There’s still some work between these unit cells and a functioning organ. For starters, Volumetric needs to scale up its single air sac to 600 million air sacs to reproduce the function of a lung. And, down the road, it will need to find the cells to put into its architecture to make these new organs.
“The beauty of doing architecture is we can give those architectures out to labs all around the world to do studies with. That way, the scientific community together can find the solution,” Miller said. “It’s not only less money we need to raise, but it’s better because we can try more things.”
And those labs aren’t the only avenue for collaboration: Volumetric’s technology could help companies improve the drug development process. Instead of testing their prospects in animal models that may not translate to humans, they could test them in engineered tissues and organs.
“We’re talking with pharma companies right now to identify their needs for 3D human-like architecture and their drug development pipeline. That is a very important problem because a lot of drugs fail at the phase 3 clinical trial. If you can’t get efficacy at that level, you can’t go to market,” Miller said.
Research applications aside, he figures the first therapeutic use of Volumetric’s technology may be in bridging treatments, which keep patients with failing organs alive long enough to receive a donor organ.
“An analogy we like is the left ventricular assist device (LVAD) for someone who needs a heart transplant but is not able to get one because supply is low.

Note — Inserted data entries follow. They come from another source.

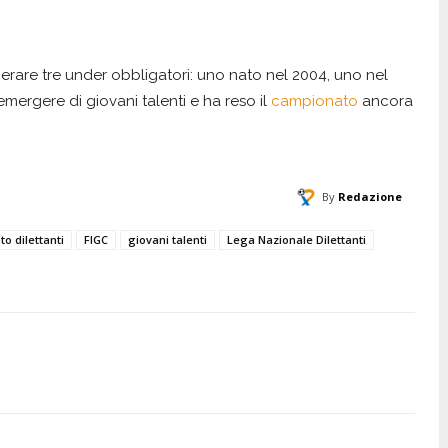
erare tre under obbligatori: uno nato nel 2004, uno nel
mergere di giovani talenti e ha reso il
campionato
ancora
By
Redazione
o dilettanti
FIGC
giovani talenti
Lega Nazionale Dilettanti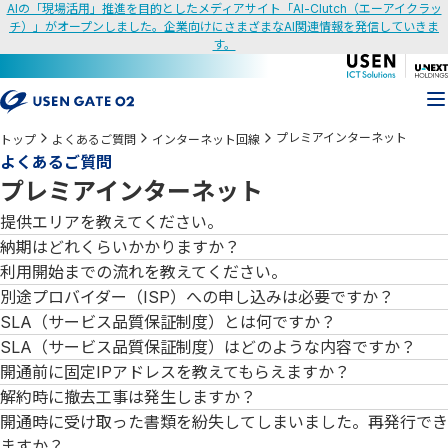
AIの「現場活用」推進を目的としたメディアサイト「AI-Clutch（エーアイクラッ
チ）」がオープンしました。企業向けにさまざまなAI関連情報を発信していきま
す。
プレミアインターネット
トップ
よくあるご質問
インターネット回線
よくあるご質問
プレミアインターネット
提供エリアを教えてください。
納期はどれくらいかかりますか？
利用開始までの流れを教えてください。
別途プロバイダー（ISP）への申し込みは必要ですか？
SLA（サービス品質保証制度）とは何ですか？
SLA（サービス品質保証制度）はどのような内容ですか？
開通前に固定IPアドレスを教えてもらえますか？
解約時に撤去工事は発生しますか？
開通時に受け取った書類を紛失してしまいました。再発行でき
ますか？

Sometimes, it may be appropriate to give them an LVAD,” Miller said. “It’s not a heart replacement, but it’s a heart assist device that buys them more time.”
Ultimately, though, Volumetric exists so that organ donation will become a thing of the past. A potential benefit of its technology would be to grow organs for patients using their own cells, resulting in a perfect match and eliminating the need for lifelong immunosuppressive therapy. And creating bespoke organs would solve multiple problems stemming from the shortage of donor organs.
“There are very difficult ethical issues that have to be wrestled with, with a limited supply,” Miller said.
“You have to be quite sick to be on the organ donation waitlist,” he said. But there is a whole class of conditions that would preclude someone from being on that list—people with cancer, for example, or those with alcohol-related liver damage who don’t meet certain criteria for a transplant.
The duo sees their work as the logical next step in the evolution of therapies for human disease. Treatments have evolved from small molecules to biologics, antibodies and cell therapies.
“At Volumetric, we are working on the next stages after that: tissue-level, then organ-level therapies … The potential is to make replacement organs for a patient from their own stem cells and in a way that the organ would be so compatible with their body that it would eventually become a part of their body and not have to be replaced,” Miller said.